Le RFQ à 5 fournisseurs : mêmes données, cinq présentations différentes
Les bonnes pratiques en approvisionnement convergent vers un nombre cohérent : inviter trois à cinq fournisseurs qualifiés par RFQ. Moins de trois, vous ne créez pas de tension concurrentielle. Plus de cinq, la complexité d'évaluation dépasse le bénéfice marginal sur les prix. CAPS Research, co-parrainé par l'Institute for Supply Management et la W. P. Carey School of Business de l'Arizona State University, évalue les processus d'approvisionnement dans 20 secteurs industriels — et la fourchette de trois à cinq est la norme structurelle dans tous les secteurs (APQC Procurement Benchmarking).
Cinq fournisseurs qualifiés, c'est cinq réponses de devis. Et cinq réponses, c'est cinq formats différents. Le fournisseur A exporte depuis son ERP — un PDF propre avec codes articles, descriptions, prix unitaires et délais dans un tableau cohérent. Le fournisseur B rédige son devis dans un email et le joint en PDF scanné d'un formulaire imprimé. Le fournisseur C utilise son propre modèle de devis avec des intitulés de colonnes que vous n'avez jamais vus : « Réf. » au lieu de « Code article », « Tarif » au lieu de « Prix unitaire », « Livraison (jours ouvrés) » au lieu de « Délai ». Le fournisseur D détaille ligne par ligne mais place le total en page 3. Le PDF du fournisseur E est un devis manuscrit scanné d'un petit distributeur régional — votre option la plus compétitive, et la plus chronophage à numériser.
Votre modèle de comparaison Google Sheets ne tient pas compte de cette diversité. Il a des colonnes propres : Nom du fournisseur, Description de l'article, Quantité, Prix unitaire, Total ligne, Délai, Conditions de paiement, Conditions de livraison. L'écart de format — ce qui se trouve entre « cinq PDF désordonnés » et « un tableur propre » — c'est vous, qui traduisez manuellement les données d'un format à l'autre pendant 60 à 90 minutes par cycle de devis.
Le problème structurel : Un responsable achats sur r/supplychain a décrit son cycle RFQ comme « comparer manuellement des devis de 5 fournisseurs pour quelques catégories de composants ». Chaque cycle de comparaison prenait une demi-journée — non pas parce que la logique de comparaison était complexe, mais parce que chaque PDF de fournisseur nécessitait des schémas de lecture visuelle différents pour localiser les mêmes champs. Le cerveau s'adapte vite. Les mains, non.

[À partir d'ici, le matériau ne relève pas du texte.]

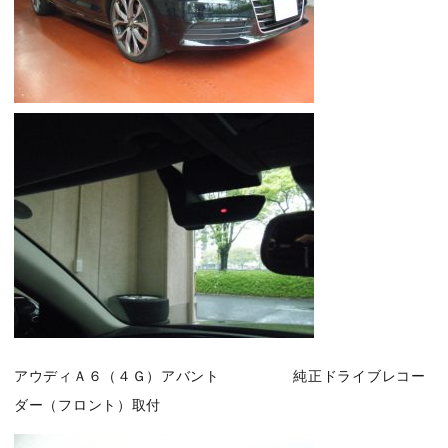
アウディＡ６（４Ｇ）アバント 純正ドライブレコー
ダー（フロント）取付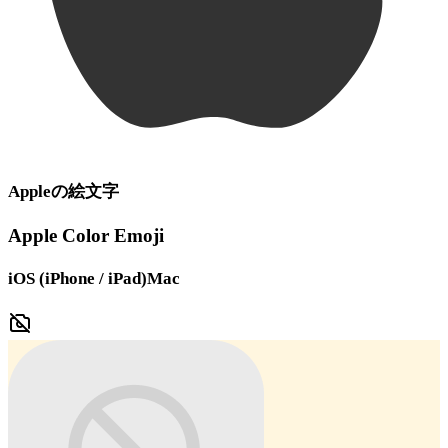
Apple
の絵文字
Apple Color Emoji
iOS (iPhone / iPad)
Mac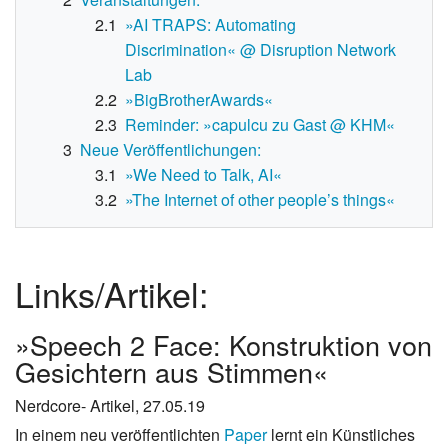
2.1
»AI TRAPS: Automating
Discrimination« @ Disruption Network
Lab
2.2
»BigBrotherAwards«
2.3
Reminder: »capulcu zu Gast @ KHM«
3
Neue Veröffentlichungen:
3.1
»We Need to Talk, AI«
3.2
»The Internet of other people’s things«
Links/Artikel:
»Speech 2 Face: Konstruktion von
Gesichtern aus Stimmen«
Nerdcore- Artikel, 27.05.19
In einem neu veröffentlichten
Paper
lernt ein Künstliches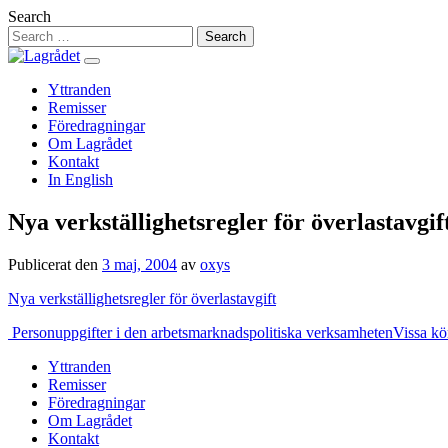
Hoppa
Search
till
innehåll
Yttranden
Remisser
Föredragningar
Om Lagrådet
Kontakt
In English
Nya verkställighetsregler för överlastavgif
Publicerat den
3 maj, 2004
av
oxys
Nya verkställighetsregler för överlastavgift
Inläggsnavigering
Personuppgifter i den arbetsmarknadspolitiska verksamheten
Vissa kö
Yttranden
Remisser
Föredragningar
Om Lagrådet
Kontakt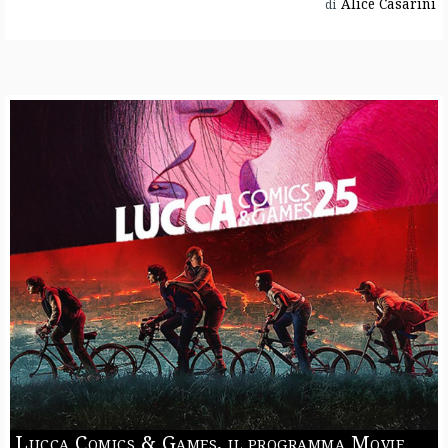
Alice Casarini
di
Lucca Comics & Games, il programma Movie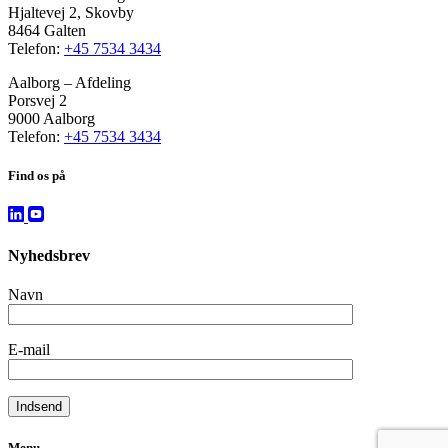
Hjaltevej 2, Skovby
8464 Galten
Telefon:
+45 7534 3434
Aalborg – Afdeling
Porsvej 2
9000 Aalborg
Telefon:
+45 7534 3434
Find os på
Nyhedsbrev
Navn
E-mail
Menu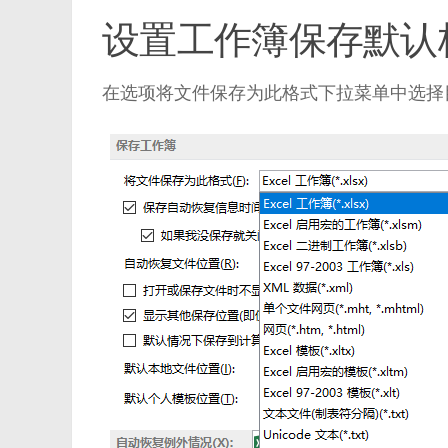
设置工作簿保存默认
在选项将文件保存为此格式下拉菜单中选择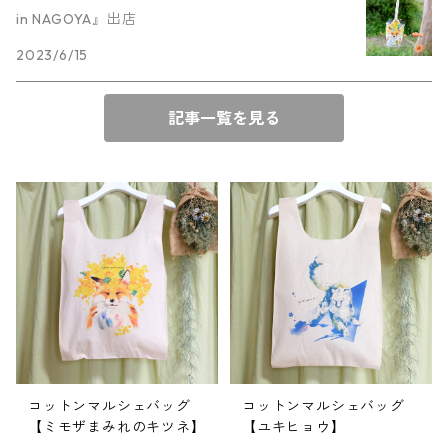
in NAGOYA』出店
2023/6/15
記事一覧を見る
コットンマルシェバッグ
コットンマルシェバッグ
【ミモザまみれのキツネ】
【ユキヒョウ】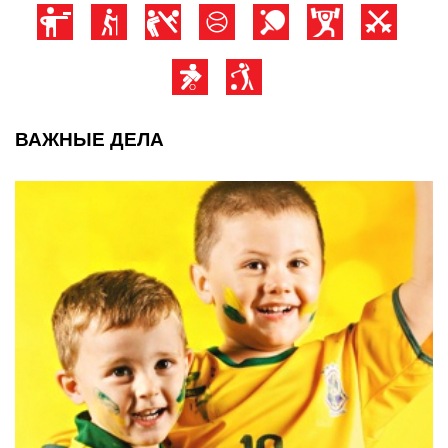
ВАЖНЫЕ ДЕЛА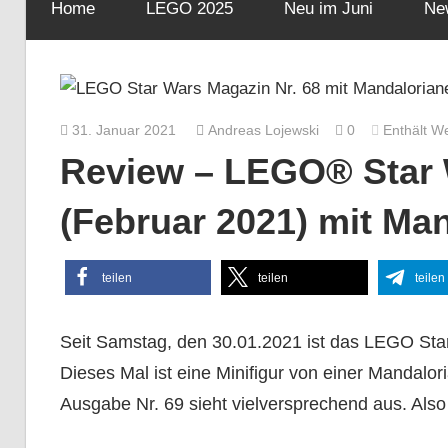
Home
LEGO 2025
Neu im Juni
Ne
31. Januar 2021
Andreas Lojewski
0
Enthält W
Review – LEGO® Star 
(Februar 2021) mit Man
teilen
teilen
teilen
Seit Samstag, den 30.01.2021 ist das LEGO Star 
Dieses Mal ist eine Minifigur von einer Mandalor
Ausgabe Nr. 69 sieht vielversprechend aus. Also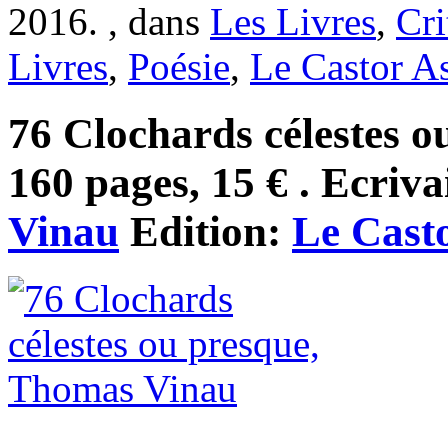
2016. , dans
Les Livres
,
Cri
Livres
,
Poésie
,
Le Castor As
76 Clochards célestes o
160 pages, 15 € . Ecriva
Vinau
Edition:
Le Casto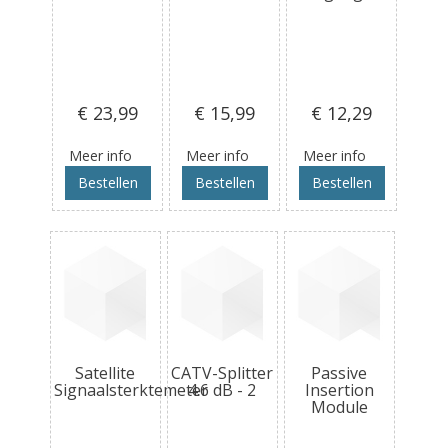
€ 23
,99
€ 15
,99
€ 12
,29
Meer info
Meer info
Meer info
Bestellen
Bestellen
Bestellen
Satellite
CATV-Splitter
Passive
Signaalsterktemeter
4.6 dB - 2
Insertion
Module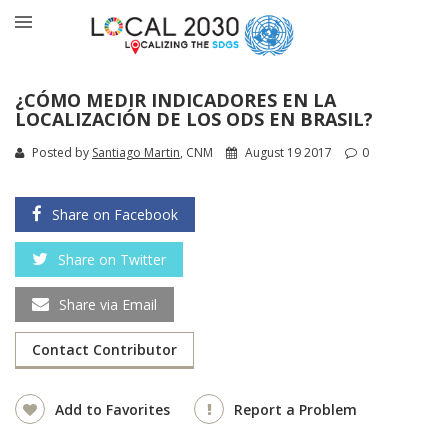
¿CÓMO MEDIR INDICADORES EN LA
LOCALIZACIÓN DE LOS ODS EN BRASIL?
Posted by
Santiago Martin
, CNM
August 19 2017
0
Share on Facebook
Share on Twitter
Share via Email
Contact Contributor
Add to Favorites
Report a Problem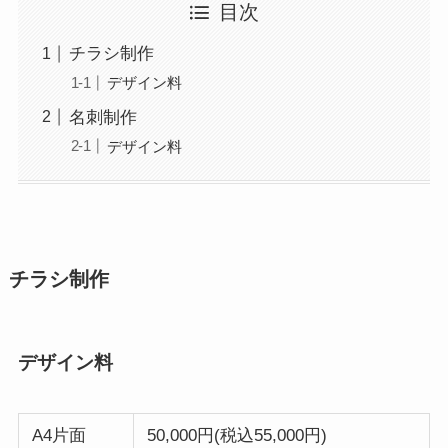
目次
チラシ制作
デザイン料
名刺制作
デザイン料
チラシ制作
デザイン料
A4片面
50,000円(税込55,000円)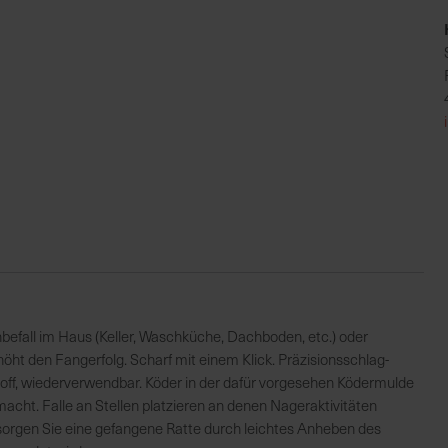
nbefall im Haus (Keller, Waschküche, Dachboden, etc.) oder
t den Fangerfolg. Scharf mit einem Klick. Präzisionsschlag-
off, wiederverwendbar. Köder in der dafür vorgesehen Ködermulde
macht. Falle an Stellen platzieren an denen Nageraktivitäten
sorgen Sie eine gefangene Ratte durch leichtes Anheben des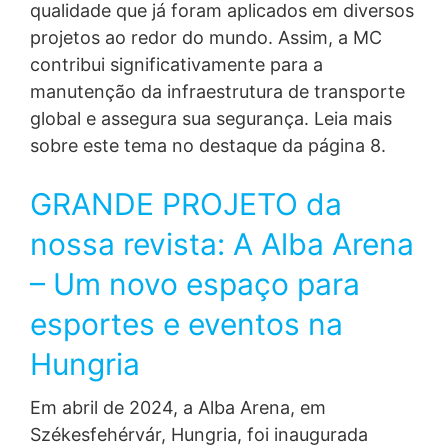
qualidade que já foram aplicados em diversos
relacionada ao tema, entre em contato com nosso
Encarregado de Proteção de Dados Pessoais em:
projetos ao redor do mundo. Assim, a MC
juridico@mc-bauchemie.com.br
contribui significativamente para a
manutenção da infraestrutura de transporte
Alterações para este Aviso de Privacidade
Este aviso de privacidade poderá mudar, já que será
global e assegura sua segurança. Leia mais
revisto periodicamente. Por isso, convidamos você a
sobre este tema no destaque da página 8.
sempre consultar esta seção. Eventuais atualizações
se tornarão válidas na data da publicação. Dúvidas
sobre este Aviso de Privacidade poderão ser sanadas
GRANDE PROJETO da
por e-mail: juridico@mc-bauchemie.com.br
nossa revista: A Alba Arena
– Um novo espaço para
esportes e eventos na
Hungria
Em abril de 2024, a Alba Arena, em
Székesfehérvár, Hungria, foi inaugurada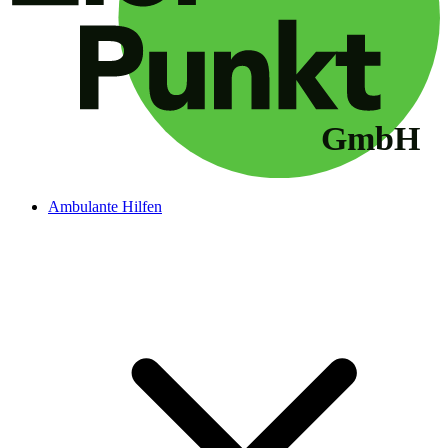
Ambulante Hilfen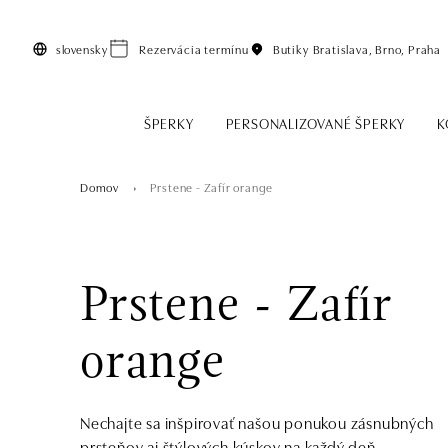
Preskočiť na hlavný obsah
slovensky
Rezervácia termínu
Butiky
Bratislava, Brno, Praha
ŠPERKY
PERSONALIZOVANÉ ŠPERKY
K
Domov
Prstene - Zafír orange
Prstene - Zafír
orange
Nechajte sa inšpirovať našou ponukou zásnubných
prsteňov aj štýlových kúskov na každý deň.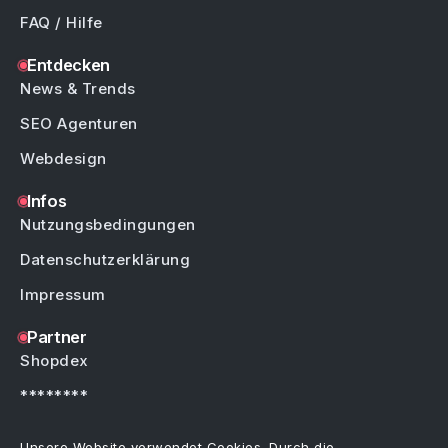
FAQ / Hilfe
Entdecken
News & Trends
SEO Agenturen
Webdesign
Infos
Nutzungsbedingungen
Datenschutzerklärung
Impressum
Partner
Shopdex
********
********
Unsere Website verwendet Cookies. Durch die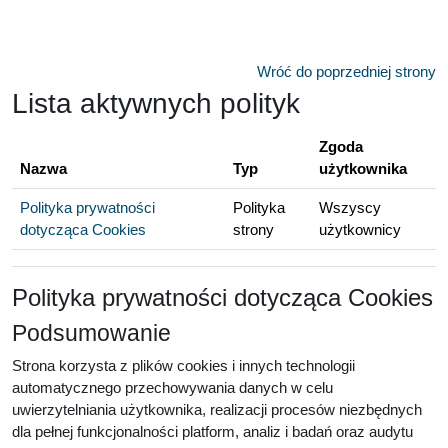
Przejdź do głównej zawartości
Wróć do poprzedniej strony
Lista aktywnych polityk
Zgoda
Nazwa
Typ
użytkownika
Polityka prywatności
Polityka
Wszyscy
dotycząca Cookies
strony
użytkownicy
Polityka prywatności dotycząca Cookies
Podsumowanie
Strona korzysta z plików cookies i innych technologii
automatycznego przechowywania danych w celu
uwierzytelniania użytkownika, realizacji procesów niezbędnych
dla pełnej funkcjonalności platform, analiz i badań oraz audytu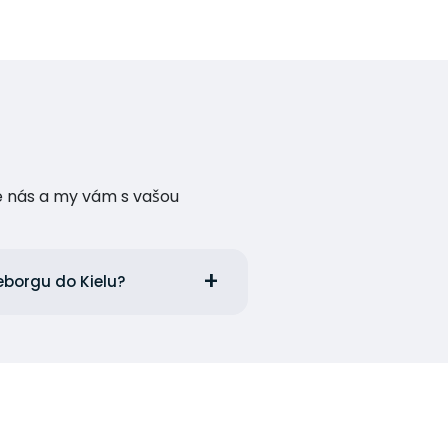
te nás a my vám s vašou
eborgu do Kielu?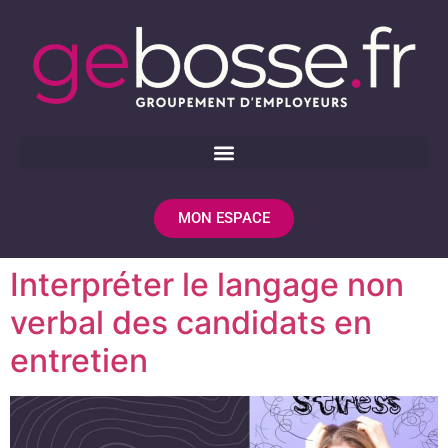
MON ESPACE
Interpréter le langage non
verbal des candidats en
entretien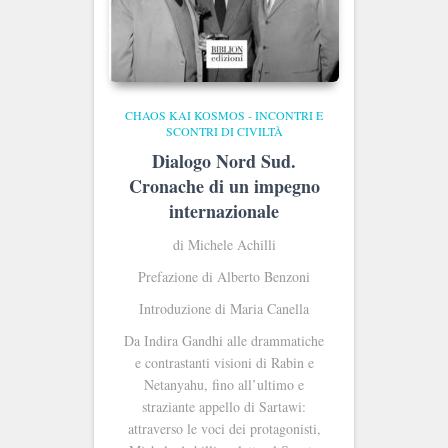
CHAOS KAI KOSMOS - INCONTRI E
SCONTRI DI CIVILTÀ
Dialogo Nord Sud.
Cronache di un impegno
internazionale
di Michele Achilli
Prefazione di Alberto Benzoni
Introduzione di Maria Canella
Da Indira Gandhi alle drammatiche
e contrastanti visioni di Rabin e
Netanyahu, fino all’ultimo e
straziante appello di Sartawi:
attraverso le voci dei protagonisti,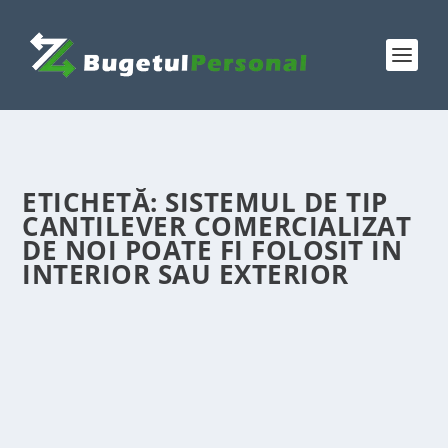
ETICHETĂ:
SISTEMUL DE TIP
CANTILEVER COMERCIALIZAT
DE NOI POATE FI FOLOSIT IN
INTERIOR SAU EXTERIOR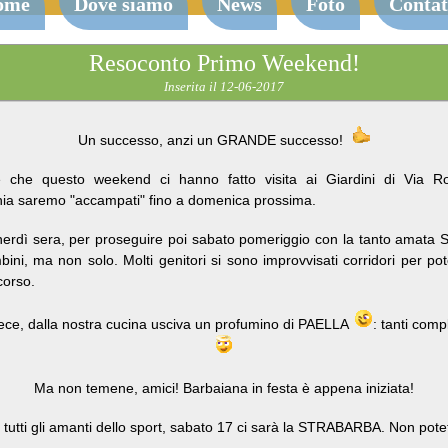
ome
Dove siamo
News
Foto
Contat
Resoconto Primo Weekend!
Inserita il 12-06-2017
Un successo, anzi un GRANDE successo!
e che questo weekend ci hanno fatto visita ai Giardini di Via 
inia saremo "accampati" fino a domenica prossima.
rdì sera, per proseguire poi sabato pomeriggio con la tanto amata St
bini, ma non solo. Molti genitori si sono improvvisati corridori per p
rcorso.
ce, dalla nostra cucina usciva un profumino di PAELLA
: tanti comp
Ma non temene, amici! Barbaiana in festa è appena iniziata!
er tutti gli amanti dello sport, sabato 17 ci sarà la STRABARBA. Non pot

Les logiciels d'entreprise résolvent ce problème — à prix d'entreprise
SAP Ariba et Coupa dominent le marché du source-to-pay, tous deux désignés Leaders dans le Magic Quadrant Gartner 2025 et 2026 pour les suites Source-to-Pay. Leurs modules d'e-sourcing traitent exactement ce problème : envoyer des RFQ structurées aux fournisseurs, recevoir des réponses standardisées et générer des tableaux comparatifs automatisés. Pas besoin de transcrire des PDF vers un tableur — la plateforme impose la structure dès le départ.
Le prix les rend inaccessibles aux petites et moyennes équipes achats qui effectuent l'essentiel de ce travail. SAP Ariba démarre à environ 25 000 $ par an pour un déploiement de taille moyenne avec 500 fournisseurs et cinq utilisateurs sur le module Supplier Lifecycle & Performance. Le prix de départ de Coupa est d'environ 2 500 $ par mois, les déploiements typiques en milieu de gamme coûtant entre 200 000 $ et 800 000 $ par an, plus 100 000 $ à 400 000 $ en frais de mise en œuvre. AuraVMS, un outil RFQ dédié aux petites entreprises, démarre à 5 $ par mois — mais exige que les fournisseurs soumettent via sa plateforme, ce qui empêche de traiter les PDF déjà dans votre boîte de réception.
Le marché des logiciels achats était évalué à 6,6 milliards de dollars en 2024. Les outils conçus pour des déploiements à plus de 250 000 $ et ceux pour l'automatisation RFQ à 5 $ par mois partagent une hypothèse commune : que le fournisseur utilisera le format de soumission de l'outil. La réalité pour une petite équipe achats est que les devis arrivent sous forme de pièces jointes — PDF, formulaires scannés et parfois un fichier Excel — et la comparaison doit se faire avec ce que vous avez, pas avec ce qu'une plateforme exige.
La réalité du tableur comme système — et ce qui manque
Lorsqu'une petite entreprise ou une équipe achats de taille moyenne ne peut justifier une suite source-to-pay à six chiffres, la chaîne d'outils par défaut est simple : Google Sheets pour la comparaison + Gmail pour recevoir les PDF + saisie manuelle des données pour relier les deux. Ce n'est pas un échec de sophistication achats. C'est une adaptation rationnelle aux outils disponibles — Sheets offre la collaboration en temps réel, des liens partageables et une notation basée sur des formules sans nécessiter d'achat IT ou d'intégration de fournisseur.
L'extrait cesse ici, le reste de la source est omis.